* WHAT YOU NEED TO DO:
Each entry below should be given again exactly; the pictures stay out.

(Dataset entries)

==*==

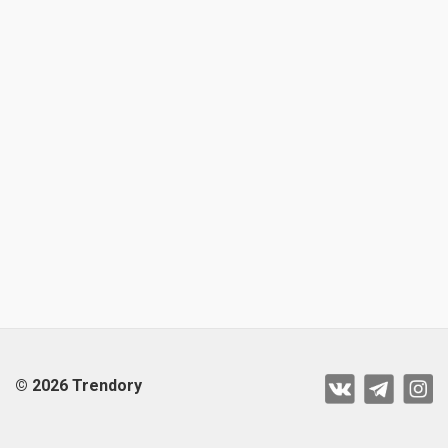
© 2026 Trendory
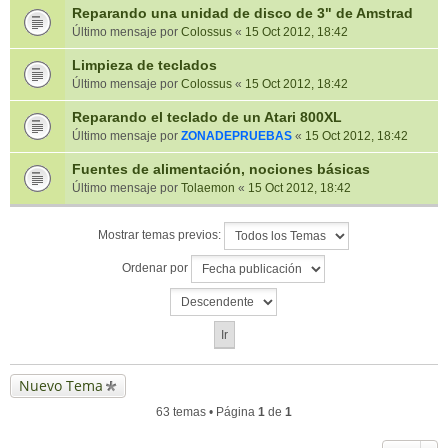
Reparando una unidad de disco de 3" de Amstrad
Último mensaje por
Colossus
«
15 Oct 2012, 18:42
Limpieza de teclados
Último mensaje por
Colossus
«
15 Oct 2012, 18:42
Reparando el teclado de un Atari 800XL
Último mensaje por
ZONADEPRUEBAS
«
15 Oct 2012, 18:42
Fuentes de alimentación, nociones básicas
Último mensaje por
Tolaemon
«
15 Oct 2012, 18:42
Mostrar temas previos:
Ordenar por
Nuevo Tema
63 temas • Página
1
de
1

==*==

* RESULT OF THE EXERCISE:
© 2026 Trendory
Reparando una unidad de disco de 3" de Amstrad
Último mensaje por
Colossus
«
15 Oct 2012, 18:42
Limpieza de teclados
Último mensaje por
Colossus
«
15 Oct 2012, 18:42
Reparando el teclado de un Atari 800XL
Último mensaje por
ZONADEPRUEBAS
«
15 Oct 2012, 18:42
Fuentes de alimentación, nociones básicas
Último mensaje por
Tolaemon
«
15 Oct 2012, 18:42
Mostrar temas previos:
Ordenar por
Nuevo Tema
63 temas • Página
1
de
1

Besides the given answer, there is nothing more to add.